● **Task goal**
Write every line below out again exactly, images omitted.

Stored data
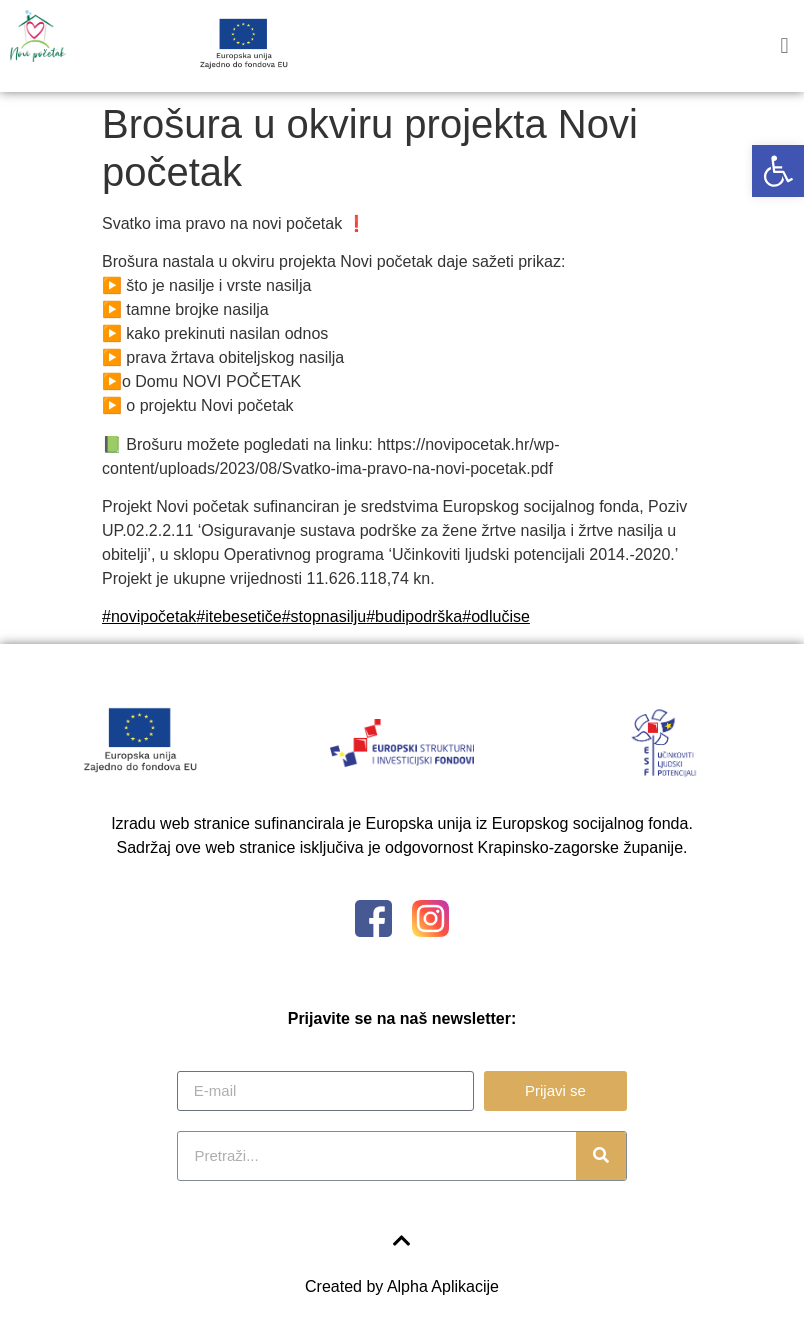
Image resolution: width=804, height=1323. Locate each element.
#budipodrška (414, 616)
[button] (778, 171)
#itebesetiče (238, 616)
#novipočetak (149, 616)
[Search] (601, 1156)
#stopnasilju (324, 616)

● **Response to this task**
Image resolution: width=804, height=1323. Locate each element.
#budipodrška (414, 616)
[button] (778, 171)
#itebesetiče (238, 616)
#novipočetak (149, 616)
[Search] (601, 1156)
#stopnasilju (324, 616)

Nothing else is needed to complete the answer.